TASK GOAL:
Write out the following listing's lines from the one with "2016. március" to the one with "2016. január", exactly, with both included and no others.

WORKING DATA:
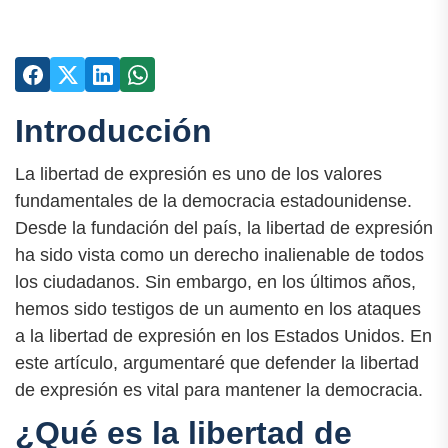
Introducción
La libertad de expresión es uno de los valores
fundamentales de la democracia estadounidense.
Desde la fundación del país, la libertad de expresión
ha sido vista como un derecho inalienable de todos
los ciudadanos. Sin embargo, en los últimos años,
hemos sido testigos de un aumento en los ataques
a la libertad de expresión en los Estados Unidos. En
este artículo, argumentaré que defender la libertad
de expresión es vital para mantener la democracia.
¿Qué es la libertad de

==

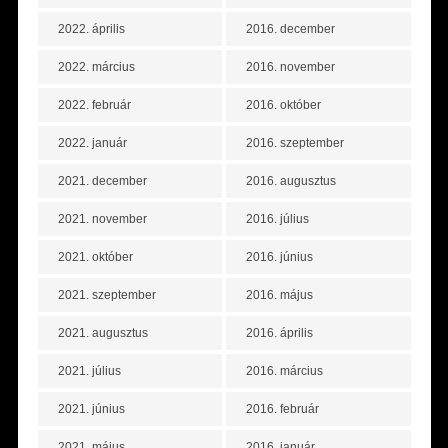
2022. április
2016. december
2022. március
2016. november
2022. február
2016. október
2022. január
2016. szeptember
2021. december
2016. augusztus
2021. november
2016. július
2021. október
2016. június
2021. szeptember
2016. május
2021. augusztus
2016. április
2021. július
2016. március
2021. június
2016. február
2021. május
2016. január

TASK RESPONSE:
2016. március
2021. június
2016. február
2021. május
2016. január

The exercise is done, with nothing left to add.